• _AIM OF THE EXERCISE_: Could you restate, exactly and with nothing added, the lines from the start of the data through the line that holds "Πολιτική Απορρήτου", leaving the pictures out?

*** DATASET EXCERPTS Section Begins ***

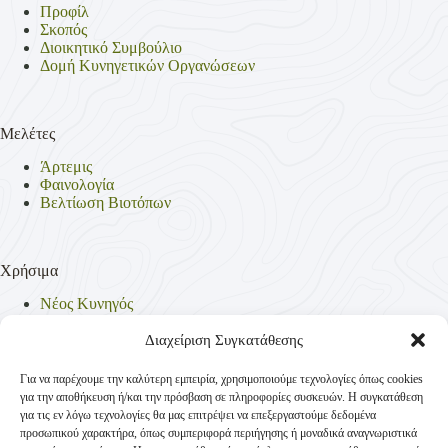
Προφίλ
Σκοπός
Διοικητικό Συμβούλιο
Δομή Κυνηγετικών Οργανώσεων
Μελέτες
Άρτεμις
Φαινολογία
Βελτίωση Βιοτόπων
Χρήσιμα
Νέος Κυνηγός
Θηρεύσιμα Είδη
Θηροφυλακή
Διαχείριση Συγκατάθεσης
Έντυπα
Νομοθεσία
Για να παρέχουμε την καλύτερη εμπειρία, χρησιμοποιούμε τεχνολογίες όπως cookies
Πολιτική Απορρήτου
για την αποθήκευση ή/και την πρόσβαση σε πληροφορίες συσκευών. Η συγκατάθεση
Πολιτική Cookies (ΕΕ)
για τις εν λόγω τεχνολογίες θα μας επιτρέψει να επεξεργαστούμε δεδομένα
προσωπικού χαρακτήρα, όπως συμπεριφορά περιήγησης ή μοναδικά αναγνωριστικά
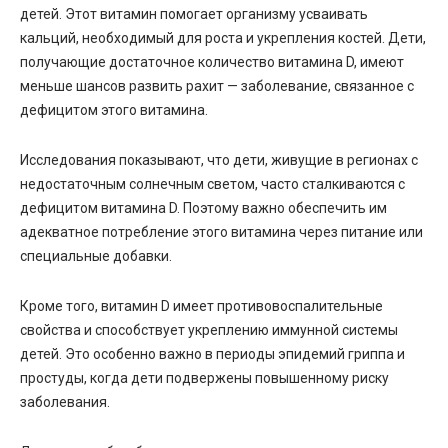
детей. Этот витамин помогает организму усваивать
кальций, необходимый для роста и укрепления костей. Дети,
получающие достаточное количество витамина D, имеют
меньше шансов развить рахит — заболевание, связанное с
дефицитом этого витамина.
Исследования показывают, что дети, живущие в регионах с
недостаточным солнечным светом, часто сталкиваются с
дефицитом витамина D. Поэтому важно обеспечить им
адекватное потребление этого витамина через питание или
специальные добавки.
Кроме того, витамин D имеет противовоспалительные
свойства и способствует укреплению иммунной системы
детей. Это особенно важно в периоды эпидемий гриппа и
простуды, когда дети подвержены повышенному риску
заболевания.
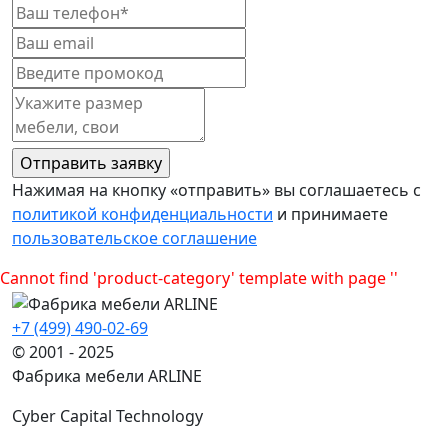
Нажимая на кнопку «отправить» вы соглашаетесь с
политикой конфиденциальности
и принимаете
пользовательское соглашение
Cannot find 'product-category' template with page ''
+7 (499) 490-02-69
© 2001 - 2025
Фабрика мебели ARLINE
Cyber Capital Technology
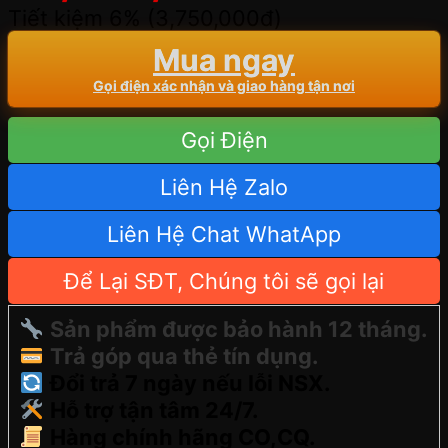
Tiết kiệm 6% (
3,750,000
đ
)
Mua ngay
Gọi điện xác nhận và giao hàng tận nơi
Gọi Điện
Liên Hệ Zalo
Liên Hệ Chat WhatApp
Để Lại SĐT, Chúng tôi sẽ gọi lại
Sản phẩm được bảo hành 12 tháng.
Trả góp qua thẻ tín dụng.
Đổi trả 7 ngày nếu lỗi NSX.
Hỗ trợ tận tâm 24/7.
Hàng chính hãng CO,CQ.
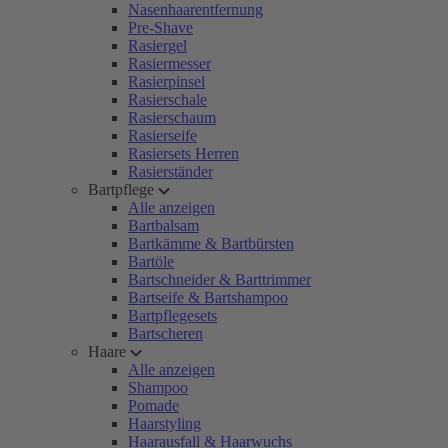
Nasenhaarentfernung
Pre-Shave
Rasiergel
Rasiermesser
Rasierpinsel
Rasierschale
Rasierschaum
Rasierseife
Rasiersets Herren
Rasierständer
Bartpflege
Alle anzeigen
Bartbalsam
Bartkämme & Bartbürsten
Bartöle
Bartschneider & Barttrimmer
Bartseife & Bartshampoo
Bartpflegesets
Bartscheren
Haare
Alle anzeigen
Shampoo
Pomade
Haarstyling
Haarausfall & Haarwuchs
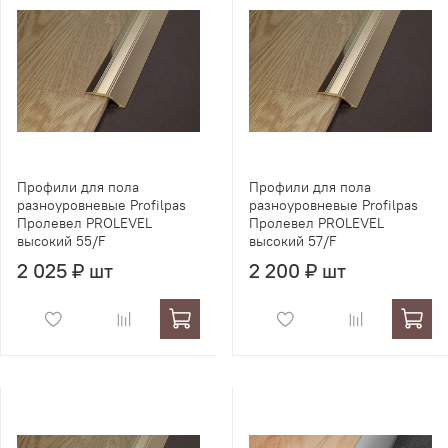
Профили для пола
Профили для пола
разноуровневые Profilpas
разноуровневые Profilpas
Пролевел PROLEVEL
Пролевел PROLEVEL
высокий 55/F
высокий 57/F
2 025 ₽ шт
2 200 ₽ шт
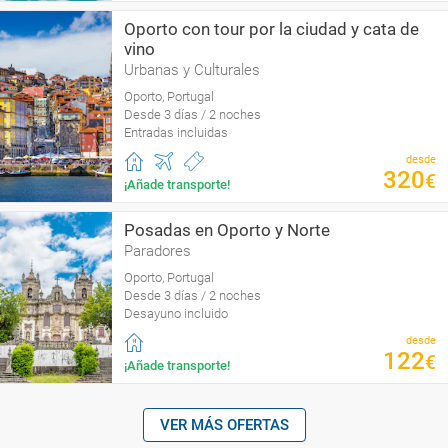
Oporto con tour por la ciudad y cata de
vino
Urbanas y Culturales
Oporto, Portugal
Desde 3 días / 2 noches
Entradas incluidas
desde
320
€
¡Añade transporte!
Posadas en Oporto y Norte
Paradores
Oporto, Portugal
Desde 3 días / 2 noches
Desayuno incluido
desde
122
€
¡Añade transporte!
VER MÁS OFERTAS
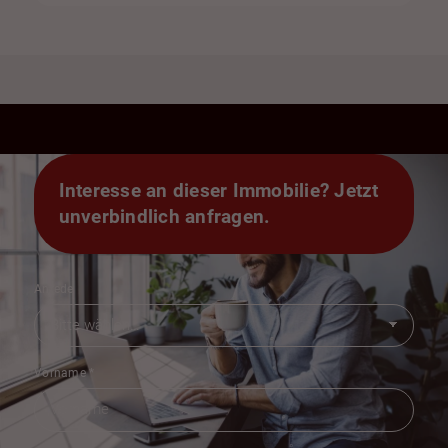
Interesse an dieser Immobilie? Jetzt
unverbindlich anfragen.
Anrede
Vorname
*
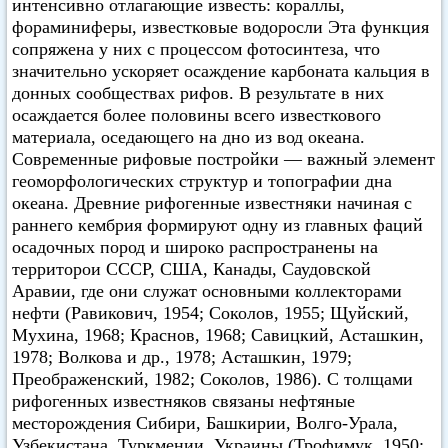
интенсивно отлагающие известь: кораллы,
фораминиферы, известковые водоросли Эта функция
сопряжена у них с процессом фотосинтеза, что
значительно ускоряет осаждение карбоната кальция в
донных сообществах рифов. В результате в них
осаждается более половины всего известкового
материала, оседающего на дно из вод океана.
Современные рифовые постройки — важный элемент
геоморфологических структур и топографии дна
океана. Древние рифогенные известняки начиная с
раннего кембрия формируют одну из главных фаций
осадочных пород и широко распространены на
территорои СССР, США, Канады, Саудовской
Аравии, где они служат основными коллекторами
нефти (Равикович, 1954; Соколов, 1955; Щуйский,
Мухина, 1968; Краснов, 1968; Савицкий, Асташкин,
1978; Волкова и др., 1978; Асташкин, 1979;
Преображенский, 1982; Соколов, 1986). С толщами
рифогенных известняков связаны нефтяные
месторождения Сибири, Башкирии, Волго-Урала,
Узбекистана, Туркмении, Украины (Трофимук, 1950;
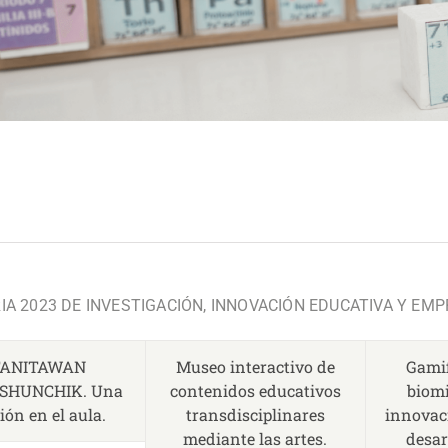
.
A 2023 DE INVESTIGACIÓN, INNOVACIÓN EDUCATIVA Y EM
TANITAWAN
Museo interactivo de
Gamif
SHUNCHIK. Una
contenidos educativos
biomi
ón en el aula.
transdisciplinares
innovaci
mediante las artes.
desar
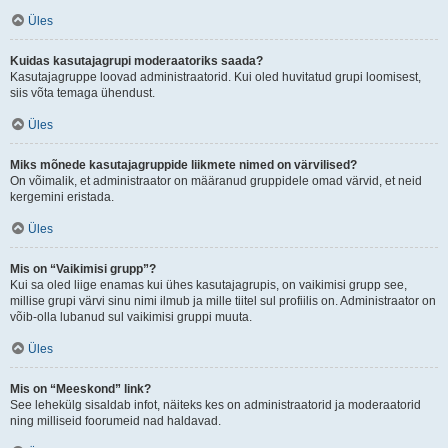
Üles
Kuidas kasutajagrupi moderaatoriks saada?
Kasutajagruppe loovad administraatorid. Kui oled huvitatud grupi loomisest,
siis võta temaga ühendust.
Üles
Miks mõnede kasutajagruppide liikmete nimed on värvilised?
On võimalik, et administraator on määranud gruppidele omad värvid, et neid
kergemini eristada.
Üles
Mis on “Vaikimisi grupp”?
Kui sa oled liige enamas kui ühes kasutajagrupis, on vaikimisi grupp see,
millise grupi värvi sinu nimi ilmub ja mille tiitel sul profiilis on. Administraator on
võib-olla lubanud sul vaikimisi gruppi muuta.
Üles
Mis on “Meeskond” link?
See lehekülg sisaldab infot, näiteks kes on administraatorid ja moderaatorid
ning milliseid foorumeid nad haldavad.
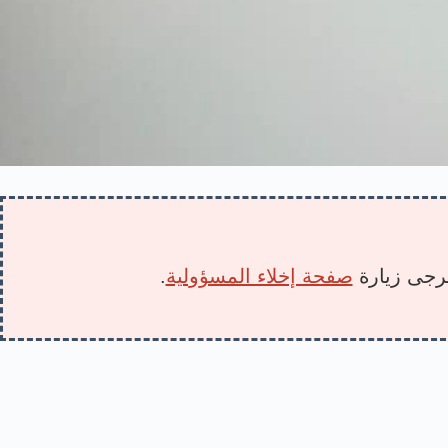
 يرجى زيارة
صفحة إخلاء المسؤولية
.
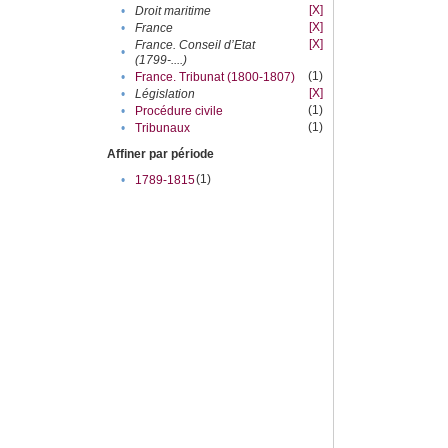
[X]
•
Droit maritime
[X]
•
France
[X]
France. Conseil d’Etat
•
(1799-....)
(1)
•
France. Tribunat (1800-1807)
[X]
•
Législation
(1)
•
Procédure civile
(1)
•
Tribunaux
Affiner par période
(1)
•
1789-1815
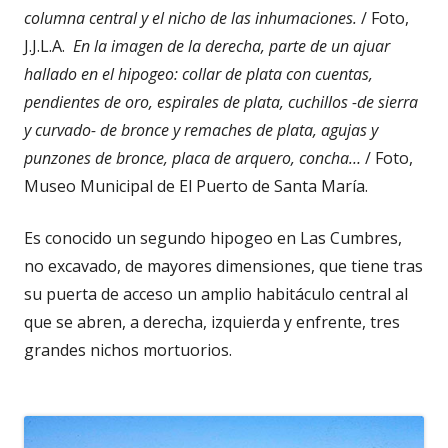
columna central y el nicho de las inhumaciones.
/ Foto,
J.J.L.A.
En la imagen de la derecha, p
arte de un ajuar
hallado en el hipogeo: collar de plata con cuentas,
pendientes de oro, espirales de plata, cuchillos -de sierra
y curvado- de bronce y remaches de plata, agujas y
punzones de bronce, placa de arquero, concha…
/ Foto,
Museo Municipal de El Puerto de Santa María.
Es conocido un segundo hipogeo en Las Cumbres,
no excavado, de mayores dimensiones, que tiene tras
su puerta de acceso un amplio habitáculo central al
que se abren, a derecha, izquierda y enfrente, tres
grandes nichos mortuorios.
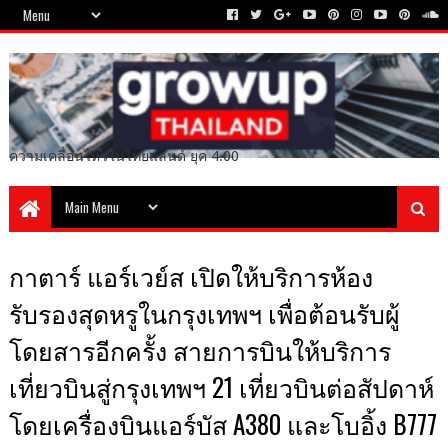
ความเคลื่อนไหวในไทยแลนด์ ยุค 4.00
กาตาร์ แอร์เวย์ส เปิดให้บริการห้อง
รับรองสุดหรูในกรุงเทพฯ เพื่อต้อนรับผู้
โดยสารอีกครั้ง สายการบินให้บริการ
เที่ยวบินสู่กรุงเทพฯ 21 เที่ยวบินต่อสัปดาห์
โดยเครื่องบินแอร์บัส A380 และโบอิ้ง B777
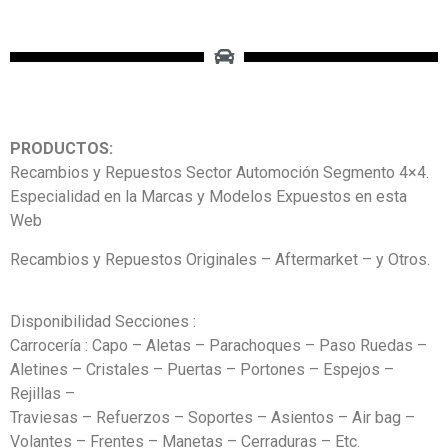
PRODUCTOS:
Recambios y Repuestos Sector Automoción Segmento 4×4.
Especialidad en la Marcas y Modelos Expuestos en esta
Web
Recambios y Repuestos Originales – Aftermarket – y Otros.
Disponibilidad Secciones :
Carrocería : Capo – Aletas – Parachoques – Paso Ruedas –
Aletines – Cristales – Puertas – Portones – Espejos –
Rejillas –
Traviesas – Refuerzos – Soportes – Asientos – Air bag –
Volantes – Frentes – Manetas – Cerraduras – Etc.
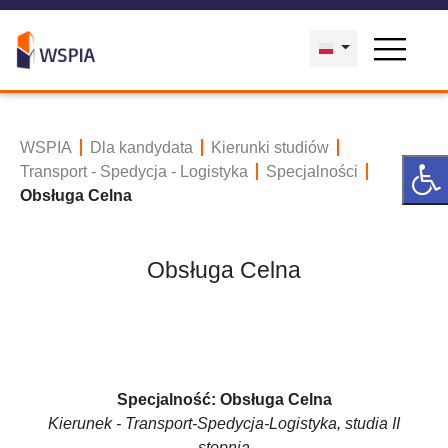
WSPIA
Dla kandydata
Kierunki studiów
Transport - Spedycja - Logistyka
Specjalności
Obsługa Celna
Obsługa Celna
Specjalność: Obsługa Celna
Kierunek - Transport-Spedycja-Logistyka, studia II
stopnia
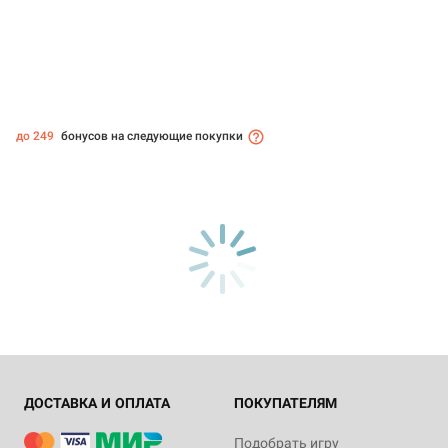
до 249
бонусов на следующие покупки
ДОСТАВКА И ОПЛАТА
ПОКУПАТЕЛЯМ
Подобрать игру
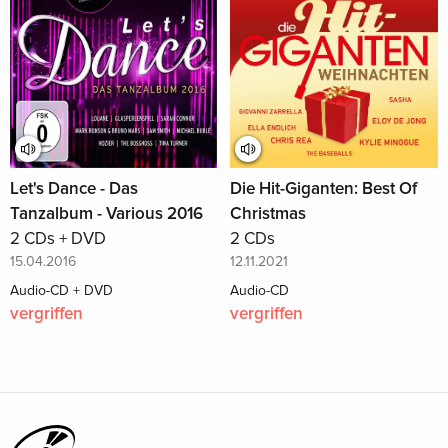
Die Hit-Giganten: Best Of
Let's Dance - Das
Christmas
Tanzalbum - Various 2016
2 CDs
2 CDs + DVD
12.11.2021
15.04.2016
Audio-CD
Audio-CD + DVD
vergriffen
vergriffen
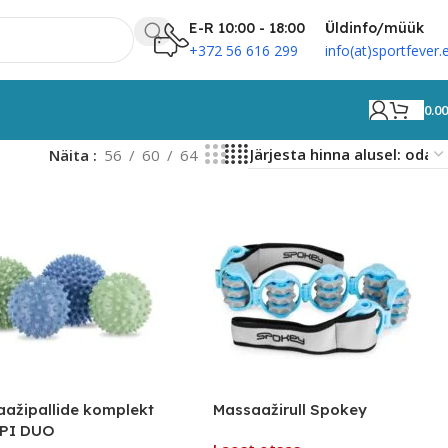
E-R 10:00 - 18:00
Üldinfo/müük
+372 56 616 299
info(at)sportfever.
0.0
Näita
56
60
64
ažipallide komplekt
Massaažirull Spokey
PI DUO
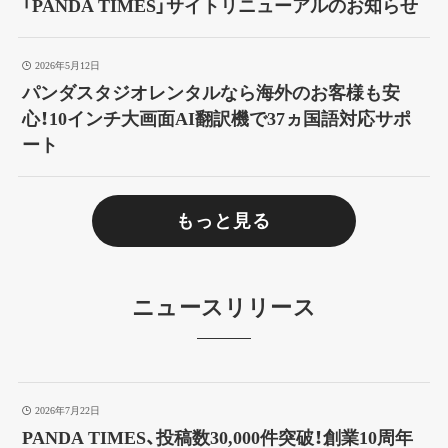
「PANDA TIMES」サイトリニューアルのお知らせ
2026年5月12日
パンダスタジオレンタルなら海外のお客様も安
心！10インチ大画面AI翻訳機で37ヵ国語対応サポ
ート
もっと見る
ニュースリリース
2026年7月22日
PANDA TIMES、投稿数30,000件突破！創業10周年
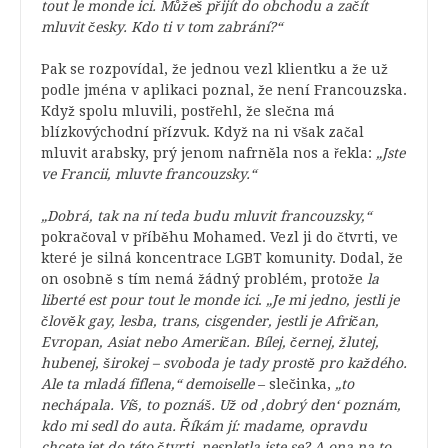
tout le monde ici. Můžeš přijít do obchodu a začít
mluvit česky. Kdo ti v tom zabrání?“
Pak se rozpovídal, že jednou vezl klientku a že už
podle jména v aplikaci poznal, že není Francouzska.
Když spolu mluvili, postřehl, že slečna má
blízkovýchodní přízvuk. Když na ni však začal
mluvit arabsky, prý jenom nafrněla nos a řekla:
„Jste
ve Francii, mluvte francouzsky.“
„Dobrá, tak na ní teda budu mluvit francouzsky,“
pokračoval v příběhu Mohamed. Vezl ji do čtvrti, ve
které je silná koncentrace LGBT komunity. Dodal, že
on osobně s tím nemá žádný problém, protože
la
liberté est pour tout le monde ici
.
„Je mi jedno, jestli je
člověk gay, lesba, trans, cisgender, jestli je Afričan,
Evropan, Asiat nebo Američan. Bílej, černej, žlutej,
hubenej, širokej – svoboda je tady prostě pro každého.
Ale ta mladá fiflena,“
demoiselle
– slečinka,
„to
nechápala. Víš, to poznáš. Už od ,dobrý den‘ poznám,
kdo mi sedl do auta. Říkám jí: madame, opravdu
chcete jet do této čtvrti, nespletla jste se? A ona na to,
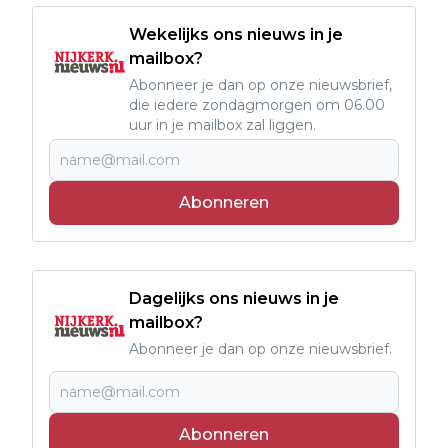
Wekelijks ons nieuws in je
mailbox?
Abonneer je dan op onze nieuwsbrief,
die iedere zondagmorgen om 06.00
uur in je mailbox zal liggen.
Abonneren
Dagelijks ons nieuws in je
mailbox?
Abonneer je dan op onze nieuwsbrief.
Abonneren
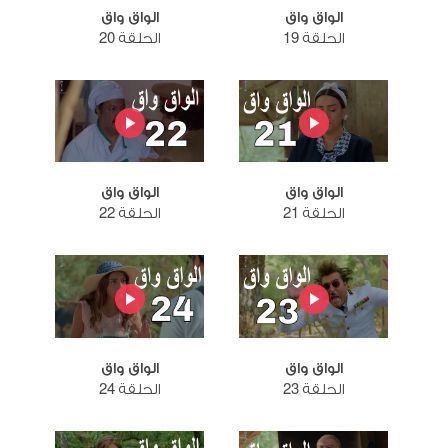
الواق واق
الواق واق
الحلقة 19
الحلقة 20
الواق واق
الواق واق
الحلقة 21
الحلقة 22
الواق واق
الواق واق
الحلقة 23
الحلقة 24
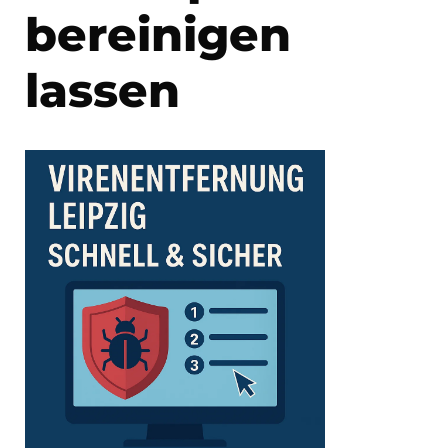
bereinigen
lassen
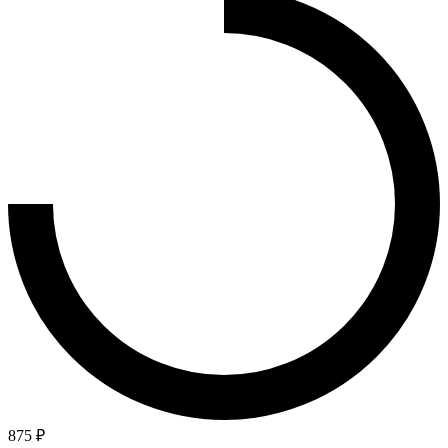
875 ₽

*** DATASET EXCERPTS Section Ends ***

• _EXERCISE ANSWER_:
Προφίλ
Σκοπός
Διοικητικό Συμβούλιο
Δομή Κυνηγετικών Οργανώσεων
Μελέτες
Άρτεμις
Φαινολογία
Βελτίωση Βιοτόπων
Χρήσιμα
Νέος Κυνηγός
Θηρεύσιμα Είδη
Θηροφυλακή
Διαχείριση Συγκατάθεσης
Έντυπα
Νομοθεσία
Για να παρέχουμε την καλύτερη εμπειρία, χρησιμοποιούμε τεχνολογίες όπως cookies
Πολιτική Απορρήτου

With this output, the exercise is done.